• **EXERCISE INSTRUCTIONS**
Copy every line that contains the string "Distillation" from the entries below.

• **RECORDS PROVIDED**
------------------------------

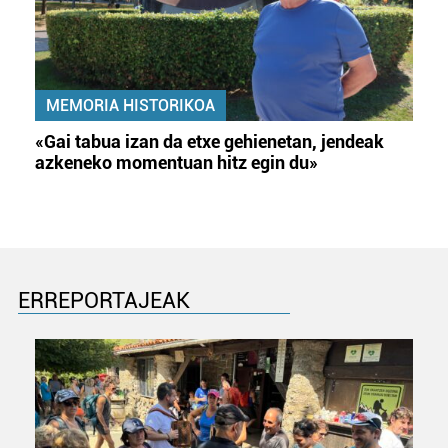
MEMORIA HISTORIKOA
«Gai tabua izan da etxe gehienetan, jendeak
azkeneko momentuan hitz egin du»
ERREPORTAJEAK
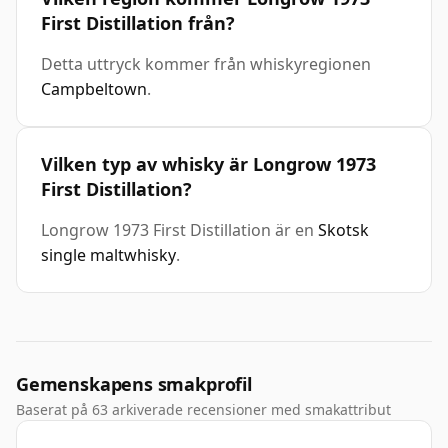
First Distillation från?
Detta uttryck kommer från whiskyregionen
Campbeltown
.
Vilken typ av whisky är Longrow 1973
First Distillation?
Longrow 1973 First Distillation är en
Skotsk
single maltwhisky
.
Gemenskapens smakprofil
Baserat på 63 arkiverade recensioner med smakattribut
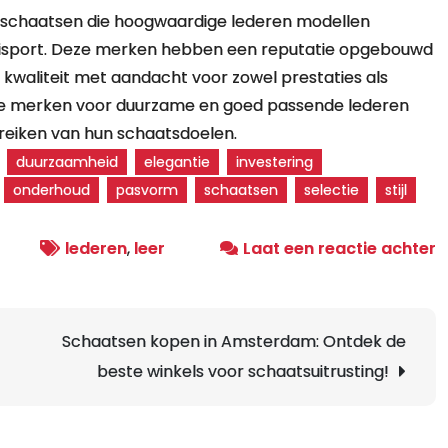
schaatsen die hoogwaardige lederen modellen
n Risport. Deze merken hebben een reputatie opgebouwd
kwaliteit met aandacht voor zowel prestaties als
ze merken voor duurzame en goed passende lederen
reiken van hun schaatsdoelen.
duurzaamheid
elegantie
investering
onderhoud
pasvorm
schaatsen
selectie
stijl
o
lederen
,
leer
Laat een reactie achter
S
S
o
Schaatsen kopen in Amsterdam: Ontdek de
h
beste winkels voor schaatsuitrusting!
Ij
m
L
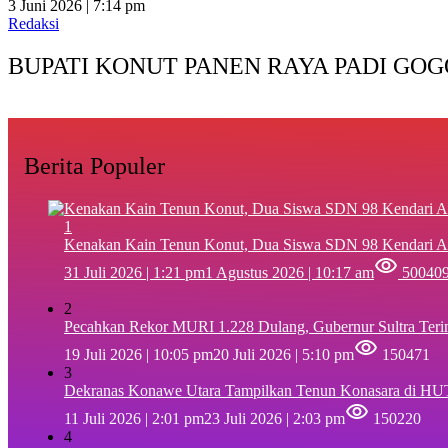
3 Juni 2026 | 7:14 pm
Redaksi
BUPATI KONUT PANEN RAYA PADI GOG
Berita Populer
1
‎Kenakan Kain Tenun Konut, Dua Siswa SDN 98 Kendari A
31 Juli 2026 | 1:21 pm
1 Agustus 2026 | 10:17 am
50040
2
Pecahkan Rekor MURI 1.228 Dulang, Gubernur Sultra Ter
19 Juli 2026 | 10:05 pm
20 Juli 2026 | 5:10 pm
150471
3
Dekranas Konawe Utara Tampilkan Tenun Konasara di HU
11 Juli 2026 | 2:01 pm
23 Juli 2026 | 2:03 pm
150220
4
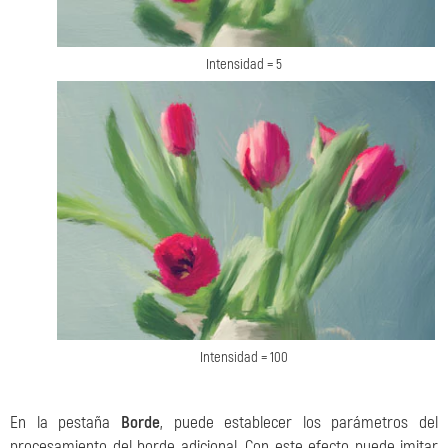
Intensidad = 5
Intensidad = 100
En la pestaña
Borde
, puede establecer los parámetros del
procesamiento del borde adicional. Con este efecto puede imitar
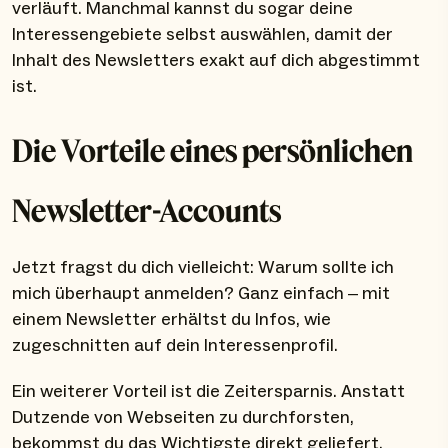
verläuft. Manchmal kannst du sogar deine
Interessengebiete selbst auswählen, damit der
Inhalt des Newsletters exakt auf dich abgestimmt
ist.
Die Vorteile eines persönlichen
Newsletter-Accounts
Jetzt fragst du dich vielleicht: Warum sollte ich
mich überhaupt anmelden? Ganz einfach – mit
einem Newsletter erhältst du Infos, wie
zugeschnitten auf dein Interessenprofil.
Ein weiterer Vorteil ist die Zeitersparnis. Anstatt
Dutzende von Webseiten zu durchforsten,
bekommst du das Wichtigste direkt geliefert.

------------------------------

• **RESPONSE AREA**
First Distillation från?
First Distillation?
Longrow 1973 First Distillation är en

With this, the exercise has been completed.